Moore uses snow removal as an example: “For contractors in the snowbelt, removing snow has been very profitable. Unfortunately, it can also be unpredictable for both clients and contractors. Since the current economy doesn’t give anyone the luxury of taking risks, many of our clients want to amortize fixed snow contracts over 12 months rather than signing up for a per-push agreement. They know what their snow removal costs will be, and it’s good for us, too. Yes, we’re taking the home run out of the equation, but we can plug a definite number into our budget.”
“Question everything, and valuate and re-evaluate everything you’re doing,” Horn relates. “On one property, for example, we mowed vast expanses of turf with a large, out-front rider, but recently changed to a 12-foot wide-area mower that cuts our mowing time in half. You can always become more efficient. That goes for the type of equipment you use to routing strategies and reducing other direct and indirect expenses.”
Increase Your Marketing Budget
Terracare Associates doubled its sales force this year in an effort to increase its top line and be in position to grow when the market improves. “You want to be in front of everyone else,” Horn explains. “You don’t want to play catch up.”
Present a Professional Image
As Moore points out, customers still want value, but at a lower price point. They want licensed and trained professionals on their properties. “Delivering value and settling for lower profit margins are mutually exclusive,” he emphasizes. “We expect to maintain our profitability in 2011, which will allow us to continue to train and take care of our employees and provide the value our customers expect.”
Both Horn and Moore point out how important it is to continue to participate in community service projects. “The community needs your support now more than ever,” they emphasize. “Give and it will come back tenfold.”
When implemented correctly, right-sizing crews can prove to be the quickest way to make a dramatic impact on a maintenance division’s bottom line. Here are some things to consider.
Big crews are often less efficient. With a five-man crew, you might have one guy mowing, two trimming, and two edging and blowing. But with that many guys, it’s harder to pinpoint where any inefficiencies are. When one guy is is mowing, one is trimming, and one is edging and blowing, you can go directly to the source when a certain task doesn’t get completed within the allotted time. It’s all about accountability. Furthermore, smaller crews will result in less tripping over one another on the job, and less dollars down the drain via windshield time.
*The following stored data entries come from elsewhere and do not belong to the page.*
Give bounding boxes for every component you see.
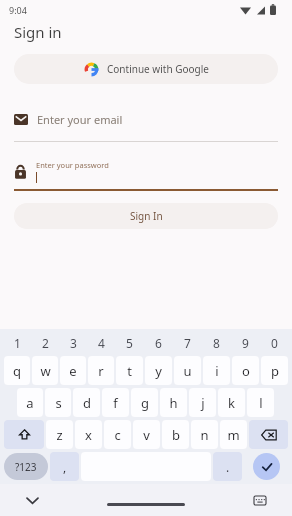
staticText: Continue with Google [107, 62, 209, 76]
staticText: Enter your password [36, 160, 109, 170]
button[interactable]: i [203, 356, 230, 385]
staticText: 0 [271, 335, 278, 351]
staticText: x [85, 426, 92, 444]
button[interactable]: h [160, 388, 187, 417]
staticText: z [56, 426, 63, 444]
button[interactable]: o [232, 356, 259, 385]
staticText: 7 [184, 335, 191, 351]
button[interactable]: 8 [202, 332, 231, 354]
button[interactable]: f [102, 388, 129, 417]
button[interactable]: n [191, 420, 218, 449]
staticText: 9:04 [9, 4, 27, 16]
staticText: . [226, 459, 230, 475]
staticText: e [69, 362, 77, 380]
button[interactable]: . [213, 452, 242, 481]
staticText: m [227, 426, 240, 444]
button[interactable]: 9 [231, 332, 260, 354]
staticText: j [201, 394, 205, 412]
staticText: Enter your email [37, 112, 123, 127]
staticText: s [55, 394, 62, 412]
button[interactable]: v [133, 420, 160, 449]
button[interactable]: 0 [260, 332, 289, 354]
button[interactable]: 4 [87, 332, 115, 354]
staticText: t [127, 362, 132, 380]
button[interactable]: l [247, 388, 274, 417]
staticText: c [114, 426, 121, 444]
staticText: a [26, 394, 34, 412]
button[interactable]: Enter your email [14, 106, 278, 142]
button[interactable]: t [116, 356, 143, 385]
staticText: f [113, 394, 118, 412]
staticText: w [40, 362, 51, 380]
button[interactable]: 7 [173, 332, 202, 354]
staticText: , [63, 459, 67, 475]
staticText: n [200, 426, 209, 444]
staticText: 1 [14, 335, 21, 351]
button[interactable]: r [88, 356, 114, 385]
button[interactable]: x [75, 420, 102, 449]
staticText: Sign in [14, 22, 62, 42]
staticText: o [242, 362, 250, 380]
button[interactable]: 6 [144, 332, 173, 354]
button[interactable]: 2 [31, 332, 59, 354]
staticText: Sign In [130, 209, 163, 223]
button[interactable]: 3 [59, 332, 87, 354]
button[interactable]: q [4, 356, 30, 385]
button[interactable]: m [220, 420, 247, 449]
button[interactable]: k [218, 388, 245, 417]
button[interactable]: j [189, 388, 216, 417]
button[interactable]: g [131, 388, 158, 417]
button[interactable]: Enter [244, 450, 288, 482]
staticText: ?123 [15, 460, 37, 474]
button[interactable]: Backspace [249, 420, 288, 449]
staticText: h [169, 394, 178, 412]
button[interactable]: y [145, 356, 172, 385]
button[interactable]: 1 [3, 332, 31, 354]
staticText: v [143, 426, 150, 444]
staticText: l [259, 394, 263, 412]
button[interactable]: b [162, 420, 189, 449]
staticText: u [183, 362, 192, 380]
staticText: k [228, 394, 235, 412]
button[interactable]: z [46, 420, 73, 449]
button[interactable]: ?123 [4, 453, 48, 480]
button[interactable]: u [174, 356, 201, 385]
button[interactable]: Enter your password [14, 156, 278, 191]
staticText: q [13, 362, 21, 380]
button[interactable]: d [73, 388, 100, 417]
button[interactable]: e [60, 356, 86, 385]
button[interactable]: Shift [4, 420, 44, 449]
staticText: p [271, 362, 279, 380]
button[interactable]: Hide keyboard [22, 490, 42, 510]
staticText: d [83, 394, 91, 412]
button[interactable]: w [32, 356, 58, 385]
button[interactable]: Switch keyboard [250, 490, 270, 510]
button[interactable]: s [45, 388, 71, 417]
button[interactable]: 5 [115, 332, 144, 354]
button[interactable]: Sign In [14, 203, 278, 229]
button[interactable]: p [261, 356, 288, 385]
staticText: 6 [155, 335, 162, 351]
staticText: 9 [242, 335, 249, 351]
button[interactable]: Continue with Google [14, 54, 278, 84]
staticText: 4 [98, 335, 105, 351]
staticText: 8 [213, 335, 220, 351]
staticText: b [172, 426, 180, 444]
staticText: g [141, 394, 149, 412]
staticText: 3 [70, 335, 77, 351]
staticText: 2 [42, 335, 49, 351]
button[interactable]: a [17, 388, 43, 417]
staticText: i [215, 362, 219, 380]
staticText: 5 [126, 335, 133, 351]
staticText: y [155, 362, 162, 380]
button[interactable]: c [104, 420, 131, 449]
staticText: r [98, 362, 104, 380]
button[interactable]: , [50, 452, 79, 481]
Sometimes two crews are better than one. If you have a three-man crew assigned to small or medium-sized properties, you could make it a two-man crew. Then, take that third guy and put him solo on your smaller properties that require less than one man-hour to complete. If implemented correctly with smart job sequencing, this could result in big efficiency gains.
Small crews can still handle big jobs. I know what you’re thinking: Smaller crews can’t handle jobs that require 25 to 30 man-hours. You’re probably right. But why not have two small crews gang up on that big property? Could two crews show up bright and early to knock out the mowing? Then, one crew heads off to another property while the second crew sticks around to trim and blow? Explore your options and talk it over with the client.
Overcoming staff resistance. There’s a good chance that your employees will become a bit uneasy when you suggest the downsizing of crews. Call a company meeting at a relaxed venue, such as a company picnic, to introduce the concept. Explain the rationale. Explain how it will help make the company more competitive. Tie it all back to how it benefits the employees because they’ll have more job security—if they continue doing a good job—and can eventually make more money.